• [Brief] The word "zustande" occurs in some lines of the listing. Copy those lines.
——
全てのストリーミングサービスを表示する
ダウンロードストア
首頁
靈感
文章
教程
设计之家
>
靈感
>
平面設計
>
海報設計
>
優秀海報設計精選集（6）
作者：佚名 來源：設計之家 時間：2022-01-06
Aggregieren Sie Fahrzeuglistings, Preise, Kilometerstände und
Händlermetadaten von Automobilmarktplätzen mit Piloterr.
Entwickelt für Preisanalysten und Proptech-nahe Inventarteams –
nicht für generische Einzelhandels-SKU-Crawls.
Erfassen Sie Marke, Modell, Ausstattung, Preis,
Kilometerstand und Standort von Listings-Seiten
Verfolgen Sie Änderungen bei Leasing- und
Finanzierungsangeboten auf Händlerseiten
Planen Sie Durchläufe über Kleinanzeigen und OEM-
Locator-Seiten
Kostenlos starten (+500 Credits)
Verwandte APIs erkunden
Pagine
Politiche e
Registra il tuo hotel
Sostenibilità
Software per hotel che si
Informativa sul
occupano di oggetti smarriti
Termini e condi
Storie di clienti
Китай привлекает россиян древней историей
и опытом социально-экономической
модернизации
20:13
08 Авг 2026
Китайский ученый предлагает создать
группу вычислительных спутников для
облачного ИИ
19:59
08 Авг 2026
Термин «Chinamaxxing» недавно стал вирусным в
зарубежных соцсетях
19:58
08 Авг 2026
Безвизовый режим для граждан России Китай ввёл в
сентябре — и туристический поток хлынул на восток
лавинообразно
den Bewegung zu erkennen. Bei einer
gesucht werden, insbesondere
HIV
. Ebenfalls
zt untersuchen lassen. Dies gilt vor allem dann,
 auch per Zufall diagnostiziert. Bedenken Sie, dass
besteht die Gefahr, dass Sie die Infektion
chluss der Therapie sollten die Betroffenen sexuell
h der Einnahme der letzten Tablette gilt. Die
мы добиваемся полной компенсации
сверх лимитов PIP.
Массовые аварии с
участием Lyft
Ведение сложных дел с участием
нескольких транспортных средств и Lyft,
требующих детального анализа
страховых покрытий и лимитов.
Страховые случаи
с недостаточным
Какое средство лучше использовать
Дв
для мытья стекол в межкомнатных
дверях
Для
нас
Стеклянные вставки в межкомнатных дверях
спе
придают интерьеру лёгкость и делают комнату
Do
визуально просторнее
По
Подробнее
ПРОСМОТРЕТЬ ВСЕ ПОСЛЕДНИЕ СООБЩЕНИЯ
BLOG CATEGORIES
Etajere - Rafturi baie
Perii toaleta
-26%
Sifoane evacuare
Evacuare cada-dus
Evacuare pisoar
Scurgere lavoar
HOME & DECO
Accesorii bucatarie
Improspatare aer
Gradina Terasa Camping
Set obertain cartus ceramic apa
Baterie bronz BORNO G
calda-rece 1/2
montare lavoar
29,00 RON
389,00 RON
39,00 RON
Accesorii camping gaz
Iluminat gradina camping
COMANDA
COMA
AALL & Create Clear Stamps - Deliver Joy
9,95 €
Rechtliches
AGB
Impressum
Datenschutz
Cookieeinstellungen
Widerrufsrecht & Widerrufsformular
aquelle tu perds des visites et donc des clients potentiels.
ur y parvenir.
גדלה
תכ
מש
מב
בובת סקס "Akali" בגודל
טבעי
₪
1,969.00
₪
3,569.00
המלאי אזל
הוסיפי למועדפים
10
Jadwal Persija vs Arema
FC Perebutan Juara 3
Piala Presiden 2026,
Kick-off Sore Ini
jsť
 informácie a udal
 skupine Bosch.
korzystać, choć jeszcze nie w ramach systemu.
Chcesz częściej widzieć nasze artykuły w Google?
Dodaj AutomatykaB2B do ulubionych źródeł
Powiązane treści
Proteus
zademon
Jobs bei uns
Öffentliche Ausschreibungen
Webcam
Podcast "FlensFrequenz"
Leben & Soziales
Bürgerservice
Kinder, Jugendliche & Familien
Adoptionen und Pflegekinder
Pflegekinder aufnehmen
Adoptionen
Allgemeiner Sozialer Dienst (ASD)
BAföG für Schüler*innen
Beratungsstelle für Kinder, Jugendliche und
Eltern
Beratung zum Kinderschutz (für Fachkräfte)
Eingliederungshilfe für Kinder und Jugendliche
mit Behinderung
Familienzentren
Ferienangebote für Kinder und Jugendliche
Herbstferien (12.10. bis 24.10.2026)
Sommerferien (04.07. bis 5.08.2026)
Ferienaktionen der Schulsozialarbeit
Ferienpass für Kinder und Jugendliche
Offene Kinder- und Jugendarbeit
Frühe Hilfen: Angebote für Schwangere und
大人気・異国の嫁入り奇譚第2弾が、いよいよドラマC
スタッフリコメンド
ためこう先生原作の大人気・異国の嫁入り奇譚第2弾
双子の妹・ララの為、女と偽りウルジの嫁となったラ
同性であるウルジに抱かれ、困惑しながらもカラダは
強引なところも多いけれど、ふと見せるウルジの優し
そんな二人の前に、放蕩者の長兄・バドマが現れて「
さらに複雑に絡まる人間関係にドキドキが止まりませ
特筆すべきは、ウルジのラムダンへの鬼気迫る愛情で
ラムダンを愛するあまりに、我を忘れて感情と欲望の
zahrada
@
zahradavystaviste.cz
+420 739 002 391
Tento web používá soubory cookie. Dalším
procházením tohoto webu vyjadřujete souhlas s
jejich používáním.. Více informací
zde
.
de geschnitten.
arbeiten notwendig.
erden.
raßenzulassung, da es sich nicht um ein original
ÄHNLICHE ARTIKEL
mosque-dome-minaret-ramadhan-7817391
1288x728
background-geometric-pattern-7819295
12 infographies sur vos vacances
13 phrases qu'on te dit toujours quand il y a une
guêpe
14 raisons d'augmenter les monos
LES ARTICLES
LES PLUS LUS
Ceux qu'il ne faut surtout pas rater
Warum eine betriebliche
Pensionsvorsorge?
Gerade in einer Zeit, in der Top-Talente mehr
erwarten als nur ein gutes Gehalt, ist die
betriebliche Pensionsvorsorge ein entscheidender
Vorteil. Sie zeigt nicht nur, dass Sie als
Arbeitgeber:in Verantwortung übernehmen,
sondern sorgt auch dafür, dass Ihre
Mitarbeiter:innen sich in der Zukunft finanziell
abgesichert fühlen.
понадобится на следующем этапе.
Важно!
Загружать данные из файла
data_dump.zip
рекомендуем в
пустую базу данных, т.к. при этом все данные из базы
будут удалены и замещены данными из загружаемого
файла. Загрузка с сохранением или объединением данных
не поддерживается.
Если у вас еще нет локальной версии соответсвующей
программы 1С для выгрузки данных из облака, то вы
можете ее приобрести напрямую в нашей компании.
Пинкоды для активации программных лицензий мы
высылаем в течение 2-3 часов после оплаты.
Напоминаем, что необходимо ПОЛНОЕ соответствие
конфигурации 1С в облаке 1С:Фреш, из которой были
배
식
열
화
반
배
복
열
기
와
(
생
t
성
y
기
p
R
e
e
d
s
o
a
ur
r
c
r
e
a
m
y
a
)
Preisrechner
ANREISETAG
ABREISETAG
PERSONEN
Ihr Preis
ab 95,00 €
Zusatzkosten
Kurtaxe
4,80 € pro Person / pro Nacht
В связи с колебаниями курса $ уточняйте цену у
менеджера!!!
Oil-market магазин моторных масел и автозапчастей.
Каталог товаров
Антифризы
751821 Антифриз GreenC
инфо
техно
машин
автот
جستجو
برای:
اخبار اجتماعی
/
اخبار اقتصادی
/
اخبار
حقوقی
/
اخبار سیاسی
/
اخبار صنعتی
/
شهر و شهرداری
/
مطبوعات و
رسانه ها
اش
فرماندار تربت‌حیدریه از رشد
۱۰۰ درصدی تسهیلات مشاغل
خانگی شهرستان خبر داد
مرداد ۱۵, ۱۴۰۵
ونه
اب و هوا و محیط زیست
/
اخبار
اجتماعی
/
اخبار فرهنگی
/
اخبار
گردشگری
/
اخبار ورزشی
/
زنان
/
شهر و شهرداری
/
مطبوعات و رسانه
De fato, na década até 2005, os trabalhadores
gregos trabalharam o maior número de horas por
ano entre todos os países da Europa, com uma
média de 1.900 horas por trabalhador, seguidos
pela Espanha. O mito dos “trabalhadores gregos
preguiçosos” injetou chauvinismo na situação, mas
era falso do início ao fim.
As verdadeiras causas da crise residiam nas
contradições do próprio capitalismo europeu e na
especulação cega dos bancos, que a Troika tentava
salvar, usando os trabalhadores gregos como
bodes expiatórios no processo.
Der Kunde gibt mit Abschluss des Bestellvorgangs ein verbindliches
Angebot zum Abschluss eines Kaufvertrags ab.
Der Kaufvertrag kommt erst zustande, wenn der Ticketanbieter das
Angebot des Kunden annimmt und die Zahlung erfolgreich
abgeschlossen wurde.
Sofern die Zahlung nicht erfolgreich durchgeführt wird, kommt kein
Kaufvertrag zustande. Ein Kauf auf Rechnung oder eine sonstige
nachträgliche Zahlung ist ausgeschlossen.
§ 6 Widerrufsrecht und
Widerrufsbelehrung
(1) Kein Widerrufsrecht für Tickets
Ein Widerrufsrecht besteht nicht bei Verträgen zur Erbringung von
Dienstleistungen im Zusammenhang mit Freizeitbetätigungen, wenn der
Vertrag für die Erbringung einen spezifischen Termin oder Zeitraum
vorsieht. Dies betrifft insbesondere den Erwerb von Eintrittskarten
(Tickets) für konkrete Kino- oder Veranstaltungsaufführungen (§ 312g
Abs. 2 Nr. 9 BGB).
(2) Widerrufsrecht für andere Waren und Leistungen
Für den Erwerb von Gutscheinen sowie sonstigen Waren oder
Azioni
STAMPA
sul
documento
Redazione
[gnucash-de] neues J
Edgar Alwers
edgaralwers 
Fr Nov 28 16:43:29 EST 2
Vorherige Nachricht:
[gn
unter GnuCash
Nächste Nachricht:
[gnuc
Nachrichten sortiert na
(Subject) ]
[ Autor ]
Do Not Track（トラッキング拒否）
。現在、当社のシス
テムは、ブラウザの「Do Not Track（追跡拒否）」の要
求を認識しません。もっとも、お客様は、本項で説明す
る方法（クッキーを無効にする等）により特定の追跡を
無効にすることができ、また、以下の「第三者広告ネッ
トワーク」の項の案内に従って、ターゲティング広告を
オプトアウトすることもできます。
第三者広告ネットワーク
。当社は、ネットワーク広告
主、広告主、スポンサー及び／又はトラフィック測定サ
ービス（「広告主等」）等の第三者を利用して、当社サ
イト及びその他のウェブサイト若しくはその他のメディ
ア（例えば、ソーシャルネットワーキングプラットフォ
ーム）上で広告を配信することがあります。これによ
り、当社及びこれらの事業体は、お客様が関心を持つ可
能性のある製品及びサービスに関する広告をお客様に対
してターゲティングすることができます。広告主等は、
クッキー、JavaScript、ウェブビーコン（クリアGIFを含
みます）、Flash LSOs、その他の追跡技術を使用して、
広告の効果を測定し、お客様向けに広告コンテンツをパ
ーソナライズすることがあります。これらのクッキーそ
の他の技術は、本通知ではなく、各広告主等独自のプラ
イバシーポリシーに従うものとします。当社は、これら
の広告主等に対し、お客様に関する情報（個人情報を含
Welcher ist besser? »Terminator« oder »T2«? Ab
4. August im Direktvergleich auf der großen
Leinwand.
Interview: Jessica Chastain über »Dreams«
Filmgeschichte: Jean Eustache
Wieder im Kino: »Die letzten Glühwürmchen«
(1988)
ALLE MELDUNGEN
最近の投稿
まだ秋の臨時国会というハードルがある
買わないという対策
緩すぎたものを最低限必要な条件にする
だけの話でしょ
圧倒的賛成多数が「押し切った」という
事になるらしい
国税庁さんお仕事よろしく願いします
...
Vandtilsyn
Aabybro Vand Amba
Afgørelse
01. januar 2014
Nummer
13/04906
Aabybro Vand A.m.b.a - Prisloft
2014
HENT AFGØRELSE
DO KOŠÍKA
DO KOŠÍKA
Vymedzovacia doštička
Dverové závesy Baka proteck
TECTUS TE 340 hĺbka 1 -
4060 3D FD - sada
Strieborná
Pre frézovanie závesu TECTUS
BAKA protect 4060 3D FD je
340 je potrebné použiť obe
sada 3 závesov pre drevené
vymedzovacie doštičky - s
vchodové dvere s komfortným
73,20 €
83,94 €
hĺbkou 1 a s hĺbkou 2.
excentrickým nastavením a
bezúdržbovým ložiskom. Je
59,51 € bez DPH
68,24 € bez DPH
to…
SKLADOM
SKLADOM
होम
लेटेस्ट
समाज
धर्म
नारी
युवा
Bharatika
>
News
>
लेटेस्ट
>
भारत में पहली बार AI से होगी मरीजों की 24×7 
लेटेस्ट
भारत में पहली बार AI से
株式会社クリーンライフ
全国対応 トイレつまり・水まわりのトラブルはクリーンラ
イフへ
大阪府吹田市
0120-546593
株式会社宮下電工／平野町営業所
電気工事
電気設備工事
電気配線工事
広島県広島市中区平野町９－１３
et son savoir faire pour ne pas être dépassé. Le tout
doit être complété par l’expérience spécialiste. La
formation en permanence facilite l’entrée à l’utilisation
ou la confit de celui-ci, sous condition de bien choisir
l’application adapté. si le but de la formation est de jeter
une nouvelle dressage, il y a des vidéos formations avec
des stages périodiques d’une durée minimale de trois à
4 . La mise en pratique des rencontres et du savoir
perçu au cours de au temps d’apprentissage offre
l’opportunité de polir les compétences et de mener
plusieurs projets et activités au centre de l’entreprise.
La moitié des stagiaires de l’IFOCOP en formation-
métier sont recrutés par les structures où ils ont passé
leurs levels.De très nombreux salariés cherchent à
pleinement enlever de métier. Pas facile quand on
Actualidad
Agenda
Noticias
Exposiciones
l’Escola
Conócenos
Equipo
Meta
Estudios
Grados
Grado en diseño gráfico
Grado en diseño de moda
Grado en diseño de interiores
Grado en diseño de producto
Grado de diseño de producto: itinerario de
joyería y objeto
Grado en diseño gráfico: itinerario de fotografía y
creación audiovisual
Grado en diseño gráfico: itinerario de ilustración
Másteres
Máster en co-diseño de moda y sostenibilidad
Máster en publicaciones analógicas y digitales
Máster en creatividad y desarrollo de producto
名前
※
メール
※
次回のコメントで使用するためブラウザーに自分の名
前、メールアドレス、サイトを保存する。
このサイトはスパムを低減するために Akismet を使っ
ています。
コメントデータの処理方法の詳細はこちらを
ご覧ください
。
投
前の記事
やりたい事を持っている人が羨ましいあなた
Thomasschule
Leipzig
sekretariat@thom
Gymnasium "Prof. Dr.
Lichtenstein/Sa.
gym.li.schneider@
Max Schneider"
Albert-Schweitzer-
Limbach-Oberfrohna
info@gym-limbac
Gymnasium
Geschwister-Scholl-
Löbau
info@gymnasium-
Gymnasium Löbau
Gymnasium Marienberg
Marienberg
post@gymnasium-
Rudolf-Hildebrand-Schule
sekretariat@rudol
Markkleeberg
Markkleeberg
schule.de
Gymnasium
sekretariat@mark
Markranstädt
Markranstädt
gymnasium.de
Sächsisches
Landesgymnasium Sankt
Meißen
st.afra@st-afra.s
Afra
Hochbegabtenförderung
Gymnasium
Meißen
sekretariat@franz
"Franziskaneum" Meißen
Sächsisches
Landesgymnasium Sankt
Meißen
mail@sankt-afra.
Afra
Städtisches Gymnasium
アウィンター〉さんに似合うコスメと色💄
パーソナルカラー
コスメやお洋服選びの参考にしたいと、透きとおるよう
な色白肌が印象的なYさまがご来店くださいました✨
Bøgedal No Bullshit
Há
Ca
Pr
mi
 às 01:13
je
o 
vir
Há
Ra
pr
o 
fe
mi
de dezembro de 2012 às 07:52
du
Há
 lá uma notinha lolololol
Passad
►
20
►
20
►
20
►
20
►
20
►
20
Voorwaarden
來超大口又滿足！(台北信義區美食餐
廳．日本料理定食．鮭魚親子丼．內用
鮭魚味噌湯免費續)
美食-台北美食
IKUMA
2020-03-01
——
• [Task answer]
Der Kaufvertrag kommt erst zustande, wenn der Ticketanbieter das
Kaufvertrag zustande. Ein Kauf auf Rechnung oder eine sonstige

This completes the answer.